O presidente Luiz Inácio Lula da Silva defendeu nesta quarta-feira (26) que o Congresso Nacional inicie a discussão sobre a cassação do deputado federal Eduardo Bolsonaro (PL-SP). A declaração de Lula ocorre em meio ao indiciamento do parlamentar pela Polícia Federal e à sua atuação nos Estados Unidos, que o presidente classificou como uma das maiores traições que uma nação pode sofrer.

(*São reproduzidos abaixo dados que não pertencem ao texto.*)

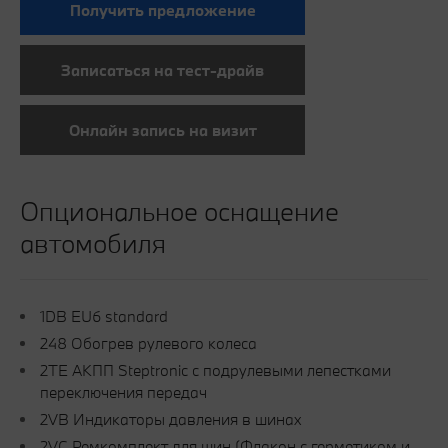
Получить предложение
Записаться на тест-драйв
Онлайн запись на визит
Опциональное оснащение
автомобиля
1DB EU6 standard
248 Обогрев рулевого колеса
2TE АКПП Steptronic с подрулевыми лепестками
переключения передач
2VB Индикаторы давления в шинах
2VC Ремкомплект для шин (Флакон с герметиком и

Eduardo Bolsonaro pediu licença de 122 dias do mandato parlamentar em março e, desde então, reside nos Estados Unidos, alegando perseguição política. No entanto, sua permanência no exterior tem sido marcada por articulações junto a autoridades norte-americanas para a aplicação de sanções ao Brasil, um comportamento duramente criticado por Lula.

“Não existe nada que possa ser mais grave do que uma família inteira ter um filho custeado pela família, um cidadão que já deveria ter sido expulso da Câmara dos Deputados, insuflando com mentiras e com hipocrisias, um outro Estado contra o Estado nacional do Brasil”, afirmou o presidente. Para Lula, essa conduta é “possivelmente, uma das maiores traições que uma pátria sofre de filhos seus”.

O presidente ressaltou a necessidade de transformar essa questão em uma “frente de batalha no campo da política”, e não do governo, para garantir o respeito à soberania do país. A fala de Lula ocorreu durante a segunda reunião ministerial de 2025, onde ele também orientou seus ministros a defenderem a soberania brasileira em seus discursos públicos.

As investigações da PF concluíram que Eduardo Bolsonaro atuou junto ao governo do presidente dos Estados Unidos, Donald Trump, para promover medidas de retaliação contra o governo brasileiro e ministros do Supremo Tribunal Federal (STF). Essa articulação é vista como uma tentativa de desestabilizar as instituições democráticas brasileiras. As investigações são o rito legal processual, no entanto, a atuação de Eduardo Bolsonaro contra o país já estava clara, nas postagens que ele mesmo fez nas redes sociais, recheadas de ameaças ao pais e a ministros.

Lula, ao abordar a política externa, reforçou que o Brasil não aceitará “desaforo, ofensas e petulância de ninguém”. Ele enfatizou que, embora o governo brasileiro esteja disposto a negociar em igualdade de condições, não aceitará ser tratado como subalterno. “É importante que cada ministro, nas falas que fizerem daqui para frente, façam questão de retratar a soberania desse país. Nós aceitamos relações cordiais com o mundo inteiro, mas não aceitamos desaforo e ofensas, petulância de ninguém”, declarou o presidente.